• **Task goal**
Search the data for the string "target" and extract every line where it appears.

• **Exercise data**
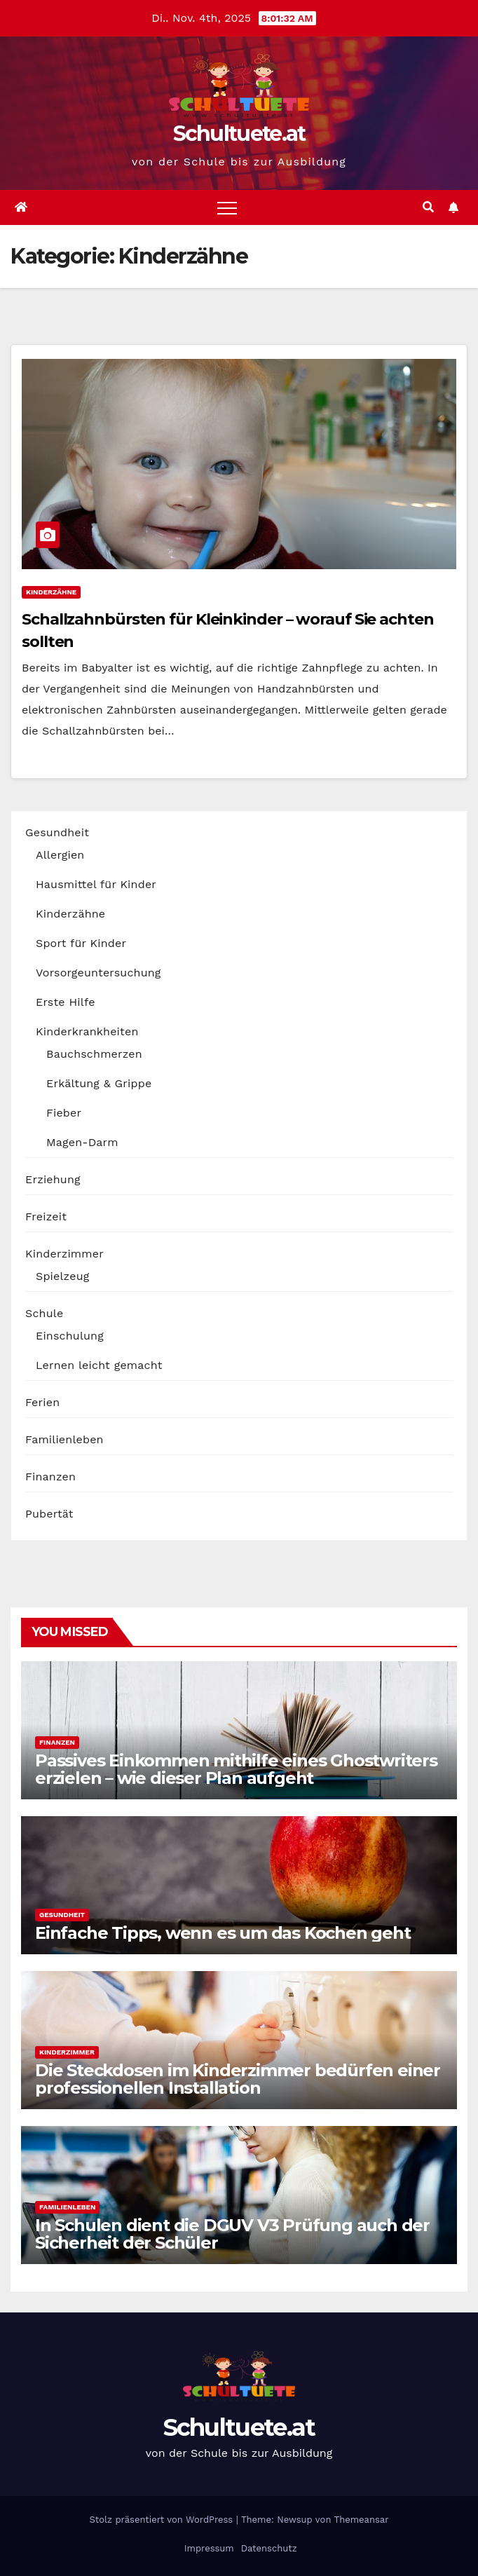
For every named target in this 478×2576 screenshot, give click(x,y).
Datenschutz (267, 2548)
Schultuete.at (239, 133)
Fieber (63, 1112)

--

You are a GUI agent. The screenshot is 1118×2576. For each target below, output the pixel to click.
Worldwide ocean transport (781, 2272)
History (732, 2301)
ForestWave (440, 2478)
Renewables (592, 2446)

• **Answer box**
For every named target in this 478×2576 screenshot, give click(x,y).
You are a GUI agent. The screenshot is 1118×2576. For each target below, output the pixel to click.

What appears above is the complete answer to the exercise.